(Dataset items)
#####

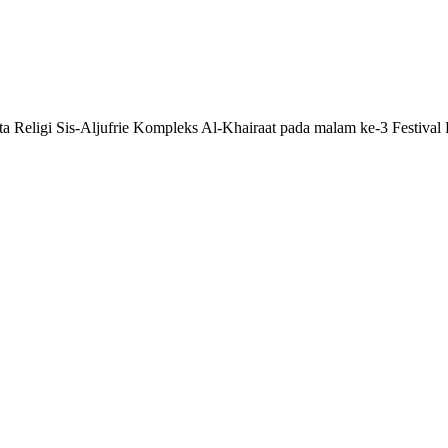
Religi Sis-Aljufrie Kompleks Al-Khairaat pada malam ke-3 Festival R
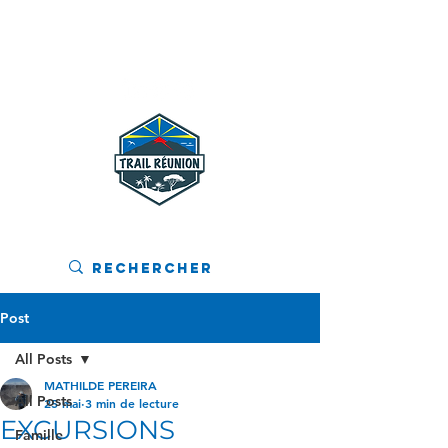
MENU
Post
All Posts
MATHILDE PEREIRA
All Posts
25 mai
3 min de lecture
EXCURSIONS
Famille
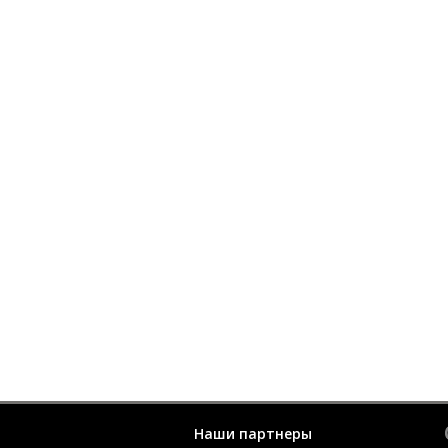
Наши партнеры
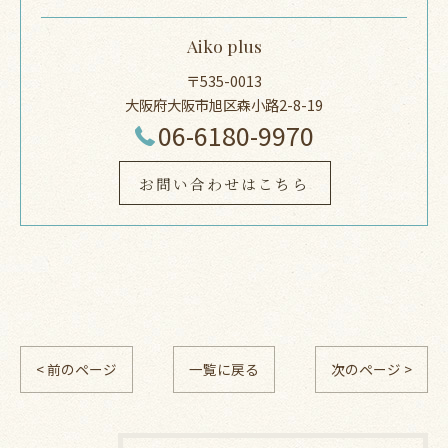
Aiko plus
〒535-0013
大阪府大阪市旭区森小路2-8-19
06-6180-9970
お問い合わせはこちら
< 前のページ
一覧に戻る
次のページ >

#####

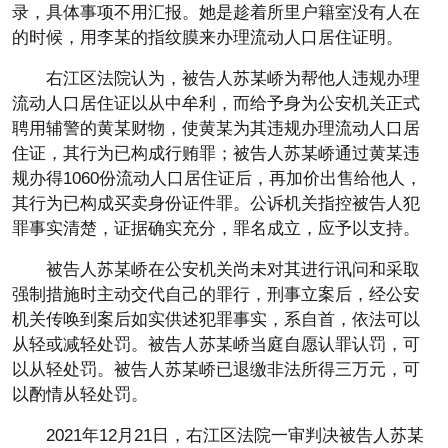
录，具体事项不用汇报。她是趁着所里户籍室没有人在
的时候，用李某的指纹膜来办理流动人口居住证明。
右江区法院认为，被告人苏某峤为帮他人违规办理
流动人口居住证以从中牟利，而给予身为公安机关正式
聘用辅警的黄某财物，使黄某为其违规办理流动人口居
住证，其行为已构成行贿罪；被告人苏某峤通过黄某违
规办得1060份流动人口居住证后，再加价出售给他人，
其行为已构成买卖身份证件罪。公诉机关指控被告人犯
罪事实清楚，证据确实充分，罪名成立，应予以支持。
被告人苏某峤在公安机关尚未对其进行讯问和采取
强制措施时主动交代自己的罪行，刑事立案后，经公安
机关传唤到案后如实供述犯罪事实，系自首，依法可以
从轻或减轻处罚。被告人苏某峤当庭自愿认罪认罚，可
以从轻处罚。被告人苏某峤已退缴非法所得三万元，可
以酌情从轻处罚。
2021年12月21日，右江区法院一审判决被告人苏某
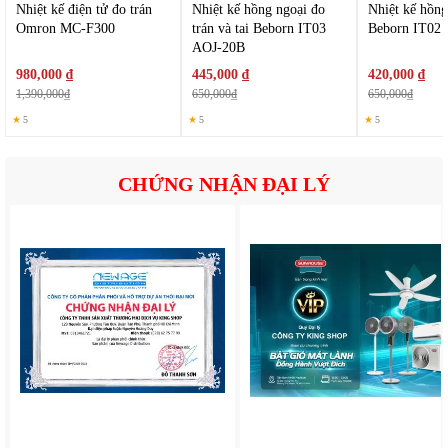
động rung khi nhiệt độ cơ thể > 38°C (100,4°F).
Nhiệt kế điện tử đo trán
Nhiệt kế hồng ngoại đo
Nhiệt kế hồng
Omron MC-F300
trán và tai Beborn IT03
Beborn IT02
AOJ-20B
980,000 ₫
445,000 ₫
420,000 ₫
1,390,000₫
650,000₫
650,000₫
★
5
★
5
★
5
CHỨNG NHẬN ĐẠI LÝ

#####

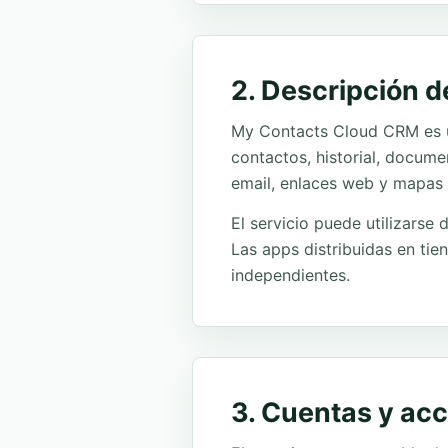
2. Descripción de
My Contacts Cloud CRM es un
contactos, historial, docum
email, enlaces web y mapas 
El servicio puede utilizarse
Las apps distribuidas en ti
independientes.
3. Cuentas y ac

#####

> _Exercise details_:
Check each line of the data above, and please copy the ones in which the string "trán" occurs.

> _Answer space_:
Nhiệt kế điện tử đo trán
trán và tai Beborn IT03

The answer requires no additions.